Lazy CIOs in trouble after GFC

CA chief on "slaying the complexity dragon"

CA chief John Swainson today renewed calls for CIOs to be on the executive table for businesses to save money during the global financial crisis.

Australians spend an average of 65 percent IT budgets on 'running the business' over the last year, Gartner says, compared to 17 percent on growth and 19 percent on transformation. A 2008 survey of 175 global CIOs by Harvard Law School and Sloan business schools found eighty percent have a seat on the senior leadership team and 69 percent are involved in strategic decision-making.

Swainson said CIOs are crucial to cut costs because IT is the most under-utilised and complex resources in business.

"It takes more than just talk to align IT to the business so it's only fitting that the CIO sits with the CFO and CEO... they have come to the realisation that IT is the only way to drive new business, new customers, and drive revenue to the bottom line," Swainson said.

"Dump the techno-lingo and talk to the business in terms they understand; help them focus on operations, risk and security management and availability.

"The companies that drive innovation are the ones that will succeed now [and] will be the first to seize opportunities as they arise."

Swainson urged CIOs to brush aside hype surrounding the global financial crisis and focus on reducing IT complexity, which he said derives from the "deluge" of new products that are "layered into an already complex environment".

"The guessing game in the global financial crisis is a distraction; turn off the telly and stay focused... don't get paralysed by fear because there are lots of opportunities to go after the root causes of complexity," he said, adding that "slaying the complexity dragon is about good IT management".

Technology managers will face a crack-downs from the business in the wake of the financial crisis if their IT shops are inefficient and not completely in-line with business operations, according to Swainson.
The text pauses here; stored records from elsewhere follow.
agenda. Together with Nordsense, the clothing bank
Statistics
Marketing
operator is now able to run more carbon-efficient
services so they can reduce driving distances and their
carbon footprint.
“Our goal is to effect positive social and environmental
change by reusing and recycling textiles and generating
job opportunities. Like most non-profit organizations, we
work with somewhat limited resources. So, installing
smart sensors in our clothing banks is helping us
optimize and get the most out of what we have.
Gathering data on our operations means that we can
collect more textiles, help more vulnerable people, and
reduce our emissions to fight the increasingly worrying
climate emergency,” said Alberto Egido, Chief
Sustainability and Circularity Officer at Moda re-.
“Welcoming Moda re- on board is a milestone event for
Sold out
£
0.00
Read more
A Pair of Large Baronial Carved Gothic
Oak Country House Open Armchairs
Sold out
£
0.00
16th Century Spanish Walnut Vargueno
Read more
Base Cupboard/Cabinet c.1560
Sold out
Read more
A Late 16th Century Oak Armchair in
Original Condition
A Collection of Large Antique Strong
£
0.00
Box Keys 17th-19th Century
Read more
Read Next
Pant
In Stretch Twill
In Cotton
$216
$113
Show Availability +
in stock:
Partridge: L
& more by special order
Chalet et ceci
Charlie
He says CIOs should standardised functions and processes, share services and automate manual tasks where possible, and "measure everything".

"IT must become more customer centric than ever... and should be managed according to the needs of customers, [rather] than the way the technology dictates."
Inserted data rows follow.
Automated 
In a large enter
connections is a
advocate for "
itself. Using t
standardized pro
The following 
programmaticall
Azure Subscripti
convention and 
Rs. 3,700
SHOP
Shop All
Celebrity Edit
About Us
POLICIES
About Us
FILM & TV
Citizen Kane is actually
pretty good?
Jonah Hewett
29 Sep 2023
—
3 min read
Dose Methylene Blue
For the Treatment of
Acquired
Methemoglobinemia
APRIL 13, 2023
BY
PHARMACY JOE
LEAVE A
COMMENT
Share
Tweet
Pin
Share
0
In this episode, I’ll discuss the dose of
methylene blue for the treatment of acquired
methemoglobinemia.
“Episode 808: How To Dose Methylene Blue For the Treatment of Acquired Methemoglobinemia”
Businesses can achieve the touted productivity gains of virtualisation by improving management of virtual machines, Swainson said, and prepare for service-oriented architecture by researching how to manage applications shared over distributed environments.

"Management tools are the killers applications of virtualisation and are the only way to drive the compelling business advantages of [the technology]."

Swainson was speaking at a CA event in Sydney today.